Selecting Gauge Theories on an Interval by 5D Gauge Transformations

TL;DR

This paper investigates gauge symmetry breaking via boundary conditions in 5D warped geometries, revealing new boundary conditions that violate unitarity and are inconsistent with gauge transformations.

Contribution

It identifies a broader class of boundary conditions in 5D gauge theories allowed by the variational principle, and shows their incompatibility with gauge transformation definitions.

Findings

Certain boundary conditions violate Ward-Takahashi identities.

Some boundary conditions lead to amplitudes increasing with energy.

These boundary conditions are inconsistent with 5D gauge transformations.

Abstract

Gauge symmetry breaking by boundary conditions is studied in a general warped geometry in five dimensions.

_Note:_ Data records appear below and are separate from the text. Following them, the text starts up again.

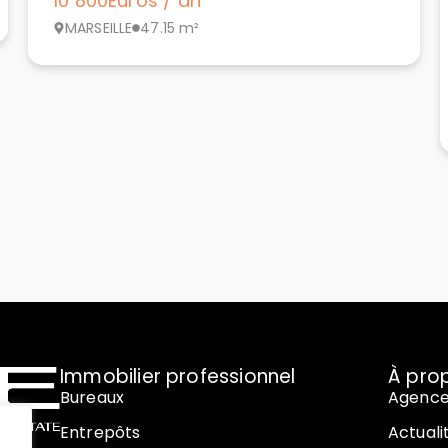
10 800
Euros / an
MARSEILLE
47.15 m²
Immobilier professionnel
À pro
Bureaux
Agenc
Entrepôts
Actuali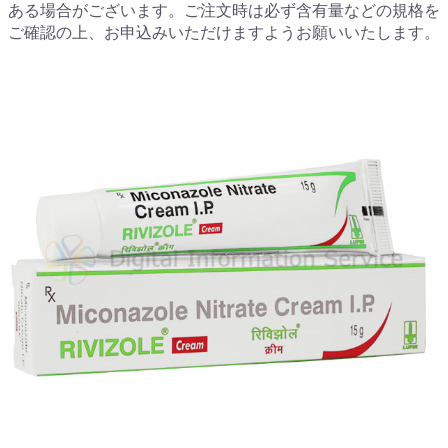
ある場合がございます。ご注文時は必ず含有量などの規格を
ご確認の上、お申込みいただけますようお願いいたします。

It has been suggested that a wider class of boundary conditions is allowed by requiring only vanishing surface terms when deriving the field equations for gauge theories on an interval (i.e., employing a variational principle), in comparison to the twist in orbifolding with automorphisms of the Lie algebra. We find that there are classes of boundary conditions allowed by the variational principle which violate the Ward-Takahashi identity and give four-point tree amplitudes that increase with energy in channels that have not yet been explored, leading to cross sections that increase as powers of the energy (which violates the tree level unitarity). We also find that such boundary conditions are forbidden by the requirement that the definitions of the restricted class of five-dimensional (5D) gauge transformations be consistent.